Healthcare

Chinese medical insurance for beginners

Explaining China’s medical insurance programme

The state’s medical insurance programme is funded by individuals and employers. The patient has two accounts, termed personal and public. The former is funded by the individual who must make a payment equating to 2% of salary. After a visit to the doctor with a routine illness, the fee for the consultation is deducted from this account.

When the disease is more serious, the public account is debited. This is funded by employers, who pay in an equivalent of 9% of staff salary.
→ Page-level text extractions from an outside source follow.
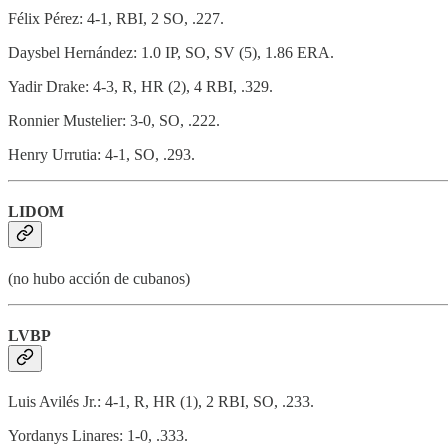
Félix Pérez: 4-1, RBI, 2 SO, .227.
Daysbel Hernández: 1.0 IP, SO, SV (5), 1.86 ERA.
Yadir Drake: 4-3, R, HR (2), 4 RBI, .329.
Ronnier Mustelier: 3-0, SO, .222.
Henry Urrutia: 4-1, SO, .293.
LIDOM
(no hubo acción de cubanos)
LVBP
Luis Avilés Jr.: 4-1, R, HR (1), 2 RBI, SO, .233.
Yordanys Linares: 1-0, .333.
Drawing down on the funds works like this. If the cost of the treatment is more than Rmb2,000, the public account will pay 50% up to a maximum of Rmb20,000. When the patient has had to stay in hospital for an operation, the public account will pay for at least 50% of bills above Rmb1,300 to a maximum of Rmb70,000. But complicating matters is that the grade of the hospital also has an impact. If the operation takes place at the best hospitals (known as level 3), the public account contributes a greater proportion, on a sliding scale. Up to a cost of Rmb30,000 it will pay 85%, for example.

Perhaps it’s best to use a real life example WiC knows of. A retired teacher in Shandong was diagnosed earlier this year with throat cancer. He was treated with 35 hours of chemotherapy at his local hospital over seven weeks this summer. The total cost of the treatment was Rmb12,000 ($1,890) and so far looks to have been a success. The patient paid Rmb4,000. The rest was covered by the government scheme, i.e. 66% of the bill.